Februari 24, 2026
us military begins withdrawing

Pasukan AS Mulai Menarik Diri dari Pangkalan Strategis di Suriah Timur Laut

Pasukan Amerika Serikat mulai menarik diri dari pangkalan militer kunci di Suriah timur laut pada Senin (23/02/2026). Gerakan penarikan ini terjadi setelah pasukan pemerintah Suriah mengambil alih kendali wilayah tersebut dari kelompok pimpinan Kurdi, Syrian Democratic Forces (SDF). Proses evakuasi aset dan personel militer AS dari pangkalan tersebut kini sedang berlangsung.

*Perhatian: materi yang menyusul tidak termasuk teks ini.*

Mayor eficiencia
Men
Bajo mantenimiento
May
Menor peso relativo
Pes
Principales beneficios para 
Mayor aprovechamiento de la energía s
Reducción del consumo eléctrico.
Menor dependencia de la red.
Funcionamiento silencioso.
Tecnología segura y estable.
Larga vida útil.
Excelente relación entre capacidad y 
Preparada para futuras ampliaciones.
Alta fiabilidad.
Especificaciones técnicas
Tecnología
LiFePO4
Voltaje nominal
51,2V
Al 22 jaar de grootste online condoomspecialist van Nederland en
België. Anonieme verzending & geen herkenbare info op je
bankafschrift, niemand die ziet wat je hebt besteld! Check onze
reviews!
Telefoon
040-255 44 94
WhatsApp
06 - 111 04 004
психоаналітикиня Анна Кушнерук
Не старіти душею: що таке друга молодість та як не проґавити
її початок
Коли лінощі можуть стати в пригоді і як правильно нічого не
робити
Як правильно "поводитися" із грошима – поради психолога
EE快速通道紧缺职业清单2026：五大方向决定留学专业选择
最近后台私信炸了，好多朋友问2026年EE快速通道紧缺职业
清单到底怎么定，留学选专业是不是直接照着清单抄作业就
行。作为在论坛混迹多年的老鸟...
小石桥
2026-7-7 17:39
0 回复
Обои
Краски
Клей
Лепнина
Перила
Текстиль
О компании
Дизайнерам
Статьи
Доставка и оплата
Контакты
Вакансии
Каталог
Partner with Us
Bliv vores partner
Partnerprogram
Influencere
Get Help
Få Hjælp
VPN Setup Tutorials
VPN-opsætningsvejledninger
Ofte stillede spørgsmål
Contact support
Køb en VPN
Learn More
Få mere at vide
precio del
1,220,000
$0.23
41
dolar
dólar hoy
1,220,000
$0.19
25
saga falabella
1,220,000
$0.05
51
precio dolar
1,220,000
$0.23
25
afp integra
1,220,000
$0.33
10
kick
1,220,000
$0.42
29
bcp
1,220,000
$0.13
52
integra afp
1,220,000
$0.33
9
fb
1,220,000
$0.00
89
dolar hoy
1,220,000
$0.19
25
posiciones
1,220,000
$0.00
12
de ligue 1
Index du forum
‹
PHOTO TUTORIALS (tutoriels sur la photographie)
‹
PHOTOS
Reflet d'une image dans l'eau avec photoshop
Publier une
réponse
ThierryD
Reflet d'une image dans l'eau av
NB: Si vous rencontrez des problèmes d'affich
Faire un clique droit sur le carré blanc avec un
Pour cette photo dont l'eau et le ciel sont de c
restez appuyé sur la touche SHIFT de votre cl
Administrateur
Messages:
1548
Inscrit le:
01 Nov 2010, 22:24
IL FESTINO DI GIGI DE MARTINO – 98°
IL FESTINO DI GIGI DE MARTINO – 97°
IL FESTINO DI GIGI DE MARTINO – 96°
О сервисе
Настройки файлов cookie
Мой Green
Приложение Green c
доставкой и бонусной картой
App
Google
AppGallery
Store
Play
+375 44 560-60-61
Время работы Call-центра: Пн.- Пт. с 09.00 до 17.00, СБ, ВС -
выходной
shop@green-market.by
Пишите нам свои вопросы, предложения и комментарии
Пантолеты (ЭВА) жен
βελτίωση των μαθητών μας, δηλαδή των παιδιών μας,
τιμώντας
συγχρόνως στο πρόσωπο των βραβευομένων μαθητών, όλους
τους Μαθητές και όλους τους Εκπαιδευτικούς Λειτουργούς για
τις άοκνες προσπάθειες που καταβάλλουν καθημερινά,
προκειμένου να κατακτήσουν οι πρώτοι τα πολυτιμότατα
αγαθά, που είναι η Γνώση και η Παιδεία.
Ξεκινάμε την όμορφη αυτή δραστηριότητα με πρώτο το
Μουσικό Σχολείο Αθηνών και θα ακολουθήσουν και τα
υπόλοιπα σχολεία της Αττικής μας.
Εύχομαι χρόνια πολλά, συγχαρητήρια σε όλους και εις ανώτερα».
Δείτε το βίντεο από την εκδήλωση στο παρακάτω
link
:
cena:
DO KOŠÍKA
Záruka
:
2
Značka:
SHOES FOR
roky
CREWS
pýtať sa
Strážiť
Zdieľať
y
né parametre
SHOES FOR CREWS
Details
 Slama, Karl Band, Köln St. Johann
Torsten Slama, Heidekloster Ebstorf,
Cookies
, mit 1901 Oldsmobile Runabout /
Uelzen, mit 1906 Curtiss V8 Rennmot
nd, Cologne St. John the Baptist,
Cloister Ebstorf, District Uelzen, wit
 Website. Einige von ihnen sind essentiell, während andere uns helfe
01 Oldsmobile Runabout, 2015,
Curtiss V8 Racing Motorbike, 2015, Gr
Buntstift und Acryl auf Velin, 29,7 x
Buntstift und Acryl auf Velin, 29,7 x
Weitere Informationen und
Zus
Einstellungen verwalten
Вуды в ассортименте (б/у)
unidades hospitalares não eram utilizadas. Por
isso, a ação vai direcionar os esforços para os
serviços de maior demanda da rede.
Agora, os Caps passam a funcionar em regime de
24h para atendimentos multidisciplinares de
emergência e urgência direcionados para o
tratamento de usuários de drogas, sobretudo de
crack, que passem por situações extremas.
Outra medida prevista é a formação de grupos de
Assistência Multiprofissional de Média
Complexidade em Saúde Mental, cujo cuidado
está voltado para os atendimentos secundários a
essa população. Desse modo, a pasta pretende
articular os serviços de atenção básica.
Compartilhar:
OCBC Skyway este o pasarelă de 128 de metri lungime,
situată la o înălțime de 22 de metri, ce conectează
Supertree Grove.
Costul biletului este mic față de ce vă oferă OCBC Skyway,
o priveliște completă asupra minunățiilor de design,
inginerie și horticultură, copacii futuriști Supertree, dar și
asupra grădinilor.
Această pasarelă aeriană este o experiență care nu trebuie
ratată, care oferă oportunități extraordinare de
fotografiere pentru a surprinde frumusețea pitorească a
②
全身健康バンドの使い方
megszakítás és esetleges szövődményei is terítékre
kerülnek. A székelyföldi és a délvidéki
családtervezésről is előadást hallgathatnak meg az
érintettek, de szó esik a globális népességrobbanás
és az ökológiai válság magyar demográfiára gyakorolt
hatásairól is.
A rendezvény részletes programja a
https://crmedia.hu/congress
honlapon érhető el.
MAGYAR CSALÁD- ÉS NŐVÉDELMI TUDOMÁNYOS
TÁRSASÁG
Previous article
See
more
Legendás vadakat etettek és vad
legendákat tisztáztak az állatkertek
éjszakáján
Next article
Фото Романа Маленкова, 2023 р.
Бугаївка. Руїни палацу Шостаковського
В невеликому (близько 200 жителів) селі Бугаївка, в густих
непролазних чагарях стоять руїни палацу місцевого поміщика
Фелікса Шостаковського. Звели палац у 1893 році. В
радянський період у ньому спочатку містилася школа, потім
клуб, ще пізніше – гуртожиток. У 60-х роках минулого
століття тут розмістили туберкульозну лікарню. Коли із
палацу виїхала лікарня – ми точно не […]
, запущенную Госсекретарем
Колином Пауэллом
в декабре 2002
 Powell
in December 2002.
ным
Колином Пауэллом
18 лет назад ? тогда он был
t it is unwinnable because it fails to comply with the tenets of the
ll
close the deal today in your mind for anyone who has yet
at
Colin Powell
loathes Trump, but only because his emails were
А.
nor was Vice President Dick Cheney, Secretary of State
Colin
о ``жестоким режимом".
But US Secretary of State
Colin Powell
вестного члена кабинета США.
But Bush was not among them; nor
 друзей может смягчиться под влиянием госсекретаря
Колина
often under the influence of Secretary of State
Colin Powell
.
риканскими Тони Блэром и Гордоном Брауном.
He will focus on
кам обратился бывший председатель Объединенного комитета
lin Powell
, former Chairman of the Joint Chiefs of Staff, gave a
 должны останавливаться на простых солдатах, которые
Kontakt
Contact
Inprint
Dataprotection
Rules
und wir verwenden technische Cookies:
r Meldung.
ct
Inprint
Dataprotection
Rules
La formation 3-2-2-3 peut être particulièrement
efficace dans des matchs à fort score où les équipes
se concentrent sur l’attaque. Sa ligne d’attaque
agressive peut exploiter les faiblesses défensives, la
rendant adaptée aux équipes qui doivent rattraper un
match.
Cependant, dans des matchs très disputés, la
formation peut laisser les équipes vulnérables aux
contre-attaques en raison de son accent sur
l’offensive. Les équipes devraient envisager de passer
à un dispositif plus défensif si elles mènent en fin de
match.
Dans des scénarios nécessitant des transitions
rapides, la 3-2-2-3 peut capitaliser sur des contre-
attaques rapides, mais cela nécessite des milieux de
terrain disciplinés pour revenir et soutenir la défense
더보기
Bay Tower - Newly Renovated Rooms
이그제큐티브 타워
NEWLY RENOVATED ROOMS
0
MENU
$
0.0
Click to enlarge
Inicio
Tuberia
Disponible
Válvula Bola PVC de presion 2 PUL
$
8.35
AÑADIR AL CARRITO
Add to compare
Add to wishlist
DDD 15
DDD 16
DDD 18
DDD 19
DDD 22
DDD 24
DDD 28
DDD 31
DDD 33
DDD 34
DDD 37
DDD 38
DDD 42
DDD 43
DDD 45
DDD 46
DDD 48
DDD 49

Latar Belakang Perubahan Kontrol Wilayah

Keputusan pasukan AS untuk mulai menarik diri muncul menyusul pergeseran kekuatan militer di lapangan. Pasukan pemerintah Suriah, didukung oleh sekutunya, berhasil merebut kendali atas kawasan timur laut dari SDF yang sebelumnya didukung oleh Washington. Perubahan dinamika keamanan ini memaksa Pentagon untuk mengevaluasi kembali posisi pasukannya di wilayah tersebut. Pangkalan yang ditinggalkan itu memiliki peran penting dalam operasi kontra-terorisme dan pelatihan militer selama beberapa tahun terakhir.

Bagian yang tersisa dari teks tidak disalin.